NSC estimates 398 people may be killed during the three-day holiday, but the goal is always zero deaths. Photo by Per Lööv on Unsplash

The National Safety Council urges Americans to drive defensively and designate a sober driver to help prevent about 398 deaths and another 45,300 serious injuries on U.S. roadways during the upcoming Labor Day holiday period. The Labor Day holiday begins at 6 p.m. Friday, August 30, and ends at 11:59 p.m.
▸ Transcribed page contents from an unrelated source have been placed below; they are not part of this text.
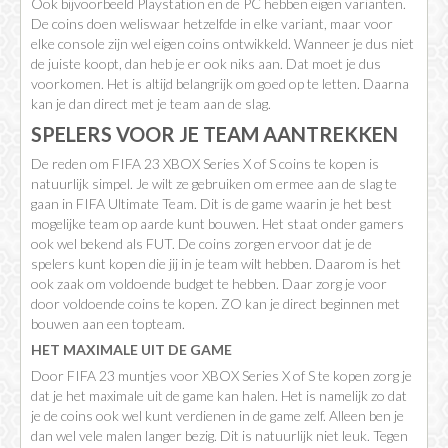
Ook bijvoorbeeld Playstation en de PC hebben eigen varianten.
De coins doen weliswaar hetzelfde in elke variant, maar voor
elke console zijn wel eigen coins ontwikkeld. Wanneer je dus niet
de juiste koopt, dan heb je er ook niks aan. Dat moet je dus
voorkomen. Het is altijd belangrijk om goed op te letten. Daarna
kan je dan direct met je team aan de slag.
SPELERS VOOR JE TEAM AANTREKKEN
De reden om FIFA 23 XBOX Series X of S coins te kopen is
natuurlijk simpel. Je wilt ze gebruiken om ermee aan de slag te
gaan in FIFA Ultimate Team. Dit is de game waarin je het best
mogelijke team op aarde kunt bouwen. Het staat onder gamers
ook wel bekend als FUT. De coins zorgen ervoor dat je de
spelers kunt kopen die jij in je team wilt hebben. Daarom is het
ook zaak om voldoende budget te hebben. Daar zorg je voor
door voldoende coins te kopen. ZO kan je direct beginnen met
bouwen aan een topteam.
HET MAXIMALE UIT DE GAME
Door FIFA 23 muntjes voor XBOX Series X of S te kopen zorg je
dat je het maximale uit de game kan halen. Het is namelijk zo dat
je de coins ook wel kunt verdienen in de game zelf. Alleen ben je
dan wel vele malen langer bezig. Dit is natuurlijk niet leuk. Tegen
Monday, Sept. 2.

The estimate is the lowest the Council has issued for the three-day Labor Day holiday period since 2015, mirroring an overall national trend that shows fatalities are down 3 percent through the first six months of 2019 compared with the same time frame last year.
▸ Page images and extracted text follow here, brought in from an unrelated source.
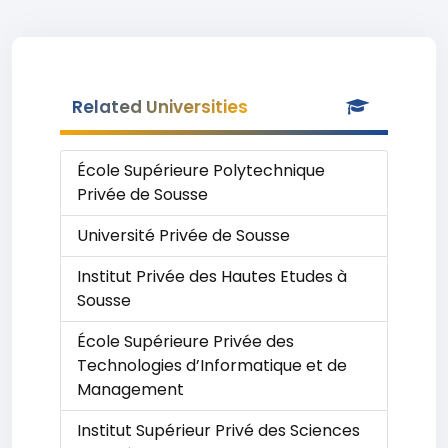
Related Universities
École Supérieure Polytechnique
Privée de Sousse
Université Privée de Sousse
Institut Privée des Hautes Etudes à
Sousse
École Supérieure Privée des
Technologies d’Informatique et de
Management
Institut Supérieur Privé des Sciences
"Labor Day marks the unofficial end of summer, and many families will travel for those last-minute vacations," said Lorraine M. Martin, president and CEO of the National Safety Council. "We want that last hurrah to be fun, not fatal. When you are on the roads, be alert, drive defensively and keep one another safe."

Alcohol often is a major factor in fatal crashes during holiday weekends, including Labor Day. In 2017—the most recent year for data—36 percent of fatal crashes involved an alcohol-impaired driver or motorcycle rider.
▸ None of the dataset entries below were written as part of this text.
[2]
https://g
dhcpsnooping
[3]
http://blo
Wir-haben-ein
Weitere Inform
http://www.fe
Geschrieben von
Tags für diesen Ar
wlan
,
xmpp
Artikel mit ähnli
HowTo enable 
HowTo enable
Tips for safer Labor Day travel include:

  1. Practice defensive driving. Buckle up, designate a sober driver or arrange alternative transportation, get plenty of sleep to avoid fatigue, and drive attentively, avoiding distractions.
  2. Recognize the dangers of drugged driving, including impairment from cannabis and opioids.
  3. Stay engaged in teens' driving habits.
  4. Learn about your vehicle's safety systems and how to use them.
  5. Fix recalls immediately. Visit here to ensure your vehicle does not have an open recall.
  6. Ask lawmakers and state leaders to protect travelers on state roadways. The NSC State of Safety report shows which states have the strongest and weakest traffic safety laws.
  7. Get involved in the Road to Zero Coalition, a group of over 900 organizations across the country focused on eliminating roadway deaths by 2050.